# Ready to give Ultimatum



## CBussey64 (Mar 28, 2013)

Either his friend or me ...

Hubs and "D" have been friends since high school, "D" has never been a good influence (drugs, drinking, women) ... and about 5 years ago "D" just stopped talking to hubs ... I was very happy. Because in that time my husband became sober and we have a good marriage. 
Well "D" Contacted me on mySpace a few years ago and wanted to meet up and have us meet his new girlfriend (soon to be wife #3) ... they lived in Arizona and I thought great, Hubs can get closure and we'd be done. 
Well "D" and his girlfriend "J" moved to our state, about 3 hours away. We've been there a few times.
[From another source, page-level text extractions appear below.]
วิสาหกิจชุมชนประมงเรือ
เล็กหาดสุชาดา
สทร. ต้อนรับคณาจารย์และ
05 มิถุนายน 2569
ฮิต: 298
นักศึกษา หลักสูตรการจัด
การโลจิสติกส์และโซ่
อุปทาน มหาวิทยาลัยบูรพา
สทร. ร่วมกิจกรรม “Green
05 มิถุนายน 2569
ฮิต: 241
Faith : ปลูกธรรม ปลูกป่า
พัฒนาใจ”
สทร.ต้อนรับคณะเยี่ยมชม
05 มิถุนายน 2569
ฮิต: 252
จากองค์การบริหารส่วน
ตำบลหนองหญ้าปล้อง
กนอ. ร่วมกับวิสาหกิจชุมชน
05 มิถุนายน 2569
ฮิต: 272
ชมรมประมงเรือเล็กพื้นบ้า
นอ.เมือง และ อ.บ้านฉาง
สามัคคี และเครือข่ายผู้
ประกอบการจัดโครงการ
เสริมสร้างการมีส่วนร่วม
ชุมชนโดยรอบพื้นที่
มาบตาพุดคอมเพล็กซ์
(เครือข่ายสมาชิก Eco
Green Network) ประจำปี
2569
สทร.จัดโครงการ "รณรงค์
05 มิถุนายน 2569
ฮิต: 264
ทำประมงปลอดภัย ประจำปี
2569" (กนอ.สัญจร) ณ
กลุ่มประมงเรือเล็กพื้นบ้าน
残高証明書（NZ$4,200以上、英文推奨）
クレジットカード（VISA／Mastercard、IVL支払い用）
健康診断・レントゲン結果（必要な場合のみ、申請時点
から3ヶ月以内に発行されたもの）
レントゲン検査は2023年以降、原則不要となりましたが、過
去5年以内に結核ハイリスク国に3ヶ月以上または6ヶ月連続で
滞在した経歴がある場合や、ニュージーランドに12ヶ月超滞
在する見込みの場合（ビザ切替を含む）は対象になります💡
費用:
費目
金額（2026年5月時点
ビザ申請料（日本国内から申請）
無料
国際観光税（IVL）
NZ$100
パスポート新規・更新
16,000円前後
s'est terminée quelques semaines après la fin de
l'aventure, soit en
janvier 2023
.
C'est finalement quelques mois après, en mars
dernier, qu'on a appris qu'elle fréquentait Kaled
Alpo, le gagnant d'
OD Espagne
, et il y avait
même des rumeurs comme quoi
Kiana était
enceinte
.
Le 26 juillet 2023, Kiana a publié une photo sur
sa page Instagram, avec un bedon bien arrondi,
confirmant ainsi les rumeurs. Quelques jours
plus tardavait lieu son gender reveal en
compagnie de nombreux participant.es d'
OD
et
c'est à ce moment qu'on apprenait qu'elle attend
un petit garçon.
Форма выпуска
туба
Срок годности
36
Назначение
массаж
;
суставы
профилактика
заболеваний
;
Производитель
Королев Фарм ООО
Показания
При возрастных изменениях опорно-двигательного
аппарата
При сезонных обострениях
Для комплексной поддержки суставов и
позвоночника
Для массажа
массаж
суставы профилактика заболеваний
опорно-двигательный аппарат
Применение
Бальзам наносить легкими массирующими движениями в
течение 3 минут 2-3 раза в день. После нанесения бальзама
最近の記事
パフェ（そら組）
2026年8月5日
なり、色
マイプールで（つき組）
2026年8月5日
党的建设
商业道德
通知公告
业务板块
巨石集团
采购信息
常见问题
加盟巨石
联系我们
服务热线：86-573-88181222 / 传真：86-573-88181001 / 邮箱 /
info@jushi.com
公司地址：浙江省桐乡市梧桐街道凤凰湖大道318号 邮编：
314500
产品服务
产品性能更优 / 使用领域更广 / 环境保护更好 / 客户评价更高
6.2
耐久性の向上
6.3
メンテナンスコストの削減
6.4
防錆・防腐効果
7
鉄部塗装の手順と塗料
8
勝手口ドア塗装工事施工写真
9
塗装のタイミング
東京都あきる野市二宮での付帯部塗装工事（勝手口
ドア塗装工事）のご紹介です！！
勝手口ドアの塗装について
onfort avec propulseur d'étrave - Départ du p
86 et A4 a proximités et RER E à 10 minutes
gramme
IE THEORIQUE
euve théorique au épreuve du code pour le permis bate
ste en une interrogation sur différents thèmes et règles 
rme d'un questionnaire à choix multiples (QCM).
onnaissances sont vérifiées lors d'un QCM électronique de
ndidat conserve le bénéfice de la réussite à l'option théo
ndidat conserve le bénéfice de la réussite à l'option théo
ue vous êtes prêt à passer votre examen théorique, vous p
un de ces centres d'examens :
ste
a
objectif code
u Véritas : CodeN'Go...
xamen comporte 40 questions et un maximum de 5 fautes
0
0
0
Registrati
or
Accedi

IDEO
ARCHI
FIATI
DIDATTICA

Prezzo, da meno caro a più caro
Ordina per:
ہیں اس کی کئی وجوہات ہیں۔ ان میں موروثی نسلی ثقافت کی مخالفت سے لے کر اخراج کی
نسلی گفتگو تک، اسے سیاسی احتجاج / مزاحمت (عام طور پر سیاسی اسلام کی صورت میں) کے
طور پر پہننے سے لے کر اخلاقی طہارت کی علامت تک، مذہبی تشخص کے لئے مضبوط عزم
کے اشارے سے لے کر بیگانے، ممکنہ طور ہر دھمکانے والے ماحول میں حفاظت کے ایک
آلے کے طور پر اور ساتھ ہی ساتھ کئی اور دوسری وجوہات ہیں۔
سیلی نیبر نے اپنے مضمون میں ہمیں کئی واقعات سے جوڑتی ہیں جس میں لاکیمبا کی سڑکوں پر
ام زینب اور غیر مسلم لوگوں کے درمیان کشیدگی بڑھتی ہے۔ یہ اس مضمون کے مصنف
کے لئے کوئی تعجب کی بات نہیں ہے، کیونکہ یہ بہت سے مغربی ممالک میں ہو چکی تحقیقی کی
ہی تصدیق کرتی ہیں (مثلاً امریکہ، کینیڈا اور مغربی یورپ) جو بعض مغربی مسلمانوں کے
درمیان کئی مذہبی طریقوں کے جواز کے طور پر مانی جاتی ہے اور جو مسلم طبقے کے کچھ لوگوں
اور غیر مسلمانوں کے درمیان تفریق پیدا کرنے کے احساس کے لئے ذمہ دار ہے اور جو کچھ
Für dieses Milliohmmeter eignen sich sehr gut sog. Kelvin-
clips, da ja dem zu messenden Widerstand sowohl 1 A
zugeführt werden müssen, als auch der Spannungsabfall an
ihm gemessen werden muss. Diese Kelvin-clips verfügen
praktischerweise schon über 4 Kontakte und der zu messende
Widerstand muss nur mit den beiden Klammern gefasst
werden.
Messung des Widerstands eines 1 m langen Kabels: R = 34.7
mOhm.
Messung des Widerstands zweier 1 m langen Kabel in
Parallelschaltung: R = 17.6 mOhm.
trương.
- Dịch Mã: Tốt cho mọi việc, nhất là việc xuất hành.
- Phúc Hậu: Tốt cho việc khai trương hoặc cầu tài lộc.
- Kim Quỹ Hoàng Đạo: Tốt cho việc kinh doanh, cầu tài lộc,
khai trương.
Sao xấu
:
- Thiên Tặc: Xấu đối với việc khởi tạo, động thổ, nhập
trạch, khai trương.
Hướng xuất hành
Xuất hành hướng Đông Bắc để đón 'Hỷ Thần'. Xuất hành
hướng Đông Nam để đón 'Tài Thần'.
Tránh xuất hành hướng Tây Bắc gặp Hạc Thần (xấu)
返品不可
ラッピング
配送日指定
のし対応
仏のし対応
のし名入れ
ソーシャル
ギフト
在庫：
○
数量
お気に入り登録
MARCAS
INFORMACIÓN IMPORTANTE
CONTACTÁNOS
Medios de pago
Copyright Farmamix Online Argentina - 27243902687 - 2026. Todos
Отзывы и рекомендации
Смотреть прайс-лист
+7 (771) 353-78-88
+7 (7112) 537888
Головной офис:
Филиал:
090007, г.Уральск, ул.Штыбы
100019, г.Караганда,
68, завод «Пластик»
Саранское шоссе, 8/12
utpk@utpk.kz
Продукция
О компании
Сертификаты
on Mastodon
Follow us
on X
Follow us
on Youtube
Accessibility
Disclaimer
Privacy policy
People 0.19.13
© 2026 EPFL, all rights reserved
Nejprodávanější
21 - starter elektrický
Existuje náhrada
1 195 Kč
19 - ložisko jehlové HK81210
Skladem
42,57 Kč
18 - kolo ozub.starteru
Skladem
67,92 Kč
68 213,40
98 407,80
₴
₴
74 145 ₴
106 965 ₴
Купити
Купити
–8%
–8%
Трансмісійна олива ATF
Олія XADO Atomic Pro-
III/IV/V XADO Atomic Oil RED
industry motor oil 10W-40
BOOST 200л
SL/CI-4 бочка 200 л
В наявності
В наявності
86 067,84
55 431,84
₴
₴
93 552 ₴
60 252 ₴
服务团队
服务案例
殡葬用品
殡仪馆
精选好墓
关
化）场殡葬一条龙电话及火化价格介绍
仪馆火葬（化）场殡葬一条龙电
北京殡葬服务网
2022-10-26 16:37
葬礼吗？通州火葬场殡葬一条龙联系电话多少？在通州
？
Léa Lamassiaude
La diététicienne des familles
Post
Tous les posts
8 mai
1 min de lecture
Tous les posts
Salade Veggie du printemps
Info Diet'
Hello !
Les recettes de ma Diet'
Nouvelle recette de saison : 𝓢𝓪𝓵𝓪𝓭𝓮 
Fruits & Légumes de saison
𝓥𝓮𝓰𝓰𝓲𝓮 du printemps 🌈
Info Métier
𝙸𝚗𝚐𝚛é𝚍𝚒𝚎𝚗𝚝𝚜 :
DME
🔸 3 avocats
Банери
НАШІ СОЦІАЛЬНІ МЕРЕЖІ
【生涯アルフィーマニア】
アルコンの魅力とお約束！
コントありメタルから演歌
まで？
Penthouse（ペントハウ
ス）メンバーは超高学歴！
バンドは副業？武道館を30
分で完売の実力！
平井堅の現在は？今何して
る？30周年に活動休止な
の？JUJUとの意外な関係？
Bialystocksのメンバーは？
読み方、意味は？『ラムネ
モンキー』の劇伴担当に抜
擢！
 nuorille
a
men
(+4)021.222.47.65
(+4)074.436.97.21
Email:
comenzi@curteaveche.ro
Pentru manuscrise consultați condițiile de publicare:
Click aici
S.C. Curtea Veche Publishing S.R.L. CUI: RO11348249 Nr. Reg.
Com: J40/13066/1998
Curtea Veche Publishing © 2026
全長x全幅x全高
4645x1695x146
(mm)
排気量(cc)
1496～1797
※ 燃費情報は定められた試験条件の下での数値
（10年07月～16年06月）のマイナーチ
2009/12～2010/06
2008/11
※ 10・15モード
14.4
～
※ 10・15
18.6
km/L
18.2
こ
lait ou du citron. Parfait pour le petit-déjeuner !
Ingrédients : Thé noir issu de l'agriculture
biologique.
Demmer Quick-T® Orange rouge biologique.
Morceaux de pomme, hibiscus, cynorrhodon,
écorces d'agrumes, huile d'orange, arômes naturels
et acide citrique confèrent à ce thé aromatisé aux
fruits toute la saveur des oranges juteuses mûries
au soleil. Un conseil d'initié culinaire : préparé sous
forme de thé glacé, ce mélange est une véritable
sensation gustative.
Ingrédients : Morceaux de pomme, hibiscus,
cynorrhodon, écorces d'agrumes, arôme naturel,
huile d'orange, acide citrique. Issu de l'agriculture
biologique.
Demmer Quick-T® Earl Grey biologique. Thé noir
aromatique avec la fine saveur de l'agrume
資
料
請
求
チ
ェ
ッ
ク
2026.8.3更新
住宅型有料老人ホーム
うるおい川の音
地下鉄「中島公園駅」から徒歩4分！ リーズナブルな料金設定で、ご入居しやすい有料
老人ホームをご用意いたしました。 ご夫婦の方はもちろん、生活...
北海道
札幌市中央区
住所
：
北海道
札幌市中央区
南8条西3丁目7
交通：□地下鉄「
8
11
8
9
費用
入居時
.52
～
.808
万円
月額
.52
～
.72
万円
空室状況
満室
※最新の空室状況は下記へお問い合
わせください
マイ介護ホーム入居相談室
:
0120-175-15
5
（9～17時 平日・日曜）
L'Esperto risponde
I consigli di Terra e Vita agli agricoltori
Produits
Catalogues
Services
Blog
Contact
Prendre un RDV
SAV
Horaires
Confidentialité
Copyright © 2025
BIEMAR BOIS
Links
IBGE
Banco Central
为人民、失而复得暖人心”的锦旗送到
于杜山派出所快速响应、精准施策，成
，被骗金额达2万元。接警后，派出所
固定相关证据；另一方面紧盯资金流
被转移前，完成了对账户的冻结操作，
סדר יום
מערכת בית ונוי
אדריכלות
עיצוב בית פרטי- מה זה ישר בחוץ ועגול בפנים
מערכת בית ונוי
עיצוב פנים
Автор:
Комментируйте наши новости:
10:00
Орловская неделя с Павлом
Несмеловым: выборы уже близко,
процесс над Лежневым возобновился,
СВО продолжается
I still don't trust and never will trust "D" 
The first time at their house my husband seemed to follow J around like a dog in heat ... and D always makes comments on J's "ass" and stuff like that. 
Then suddenly when they are in our town they want to stay at our house i.e. use us as a hotel when they race. 
J seems to think it's cute to call my husband flirty names, run around in short shorts and offer to walk on his back, and call my husband "her *****" ... I don't find any of it funny, I find it pure disrespect and inappropriate. 
I've told hubs MANY times I do not like her and I do not trust HER, he then says well he'll just go see them alone and I got mad, NO EFFIN WAY, he says I don't trust him, it's not true I do trust him, I do not trust women ... and I certainly do not trust her when she's saying flirty things to my husband in my own home and barley acknowledges me.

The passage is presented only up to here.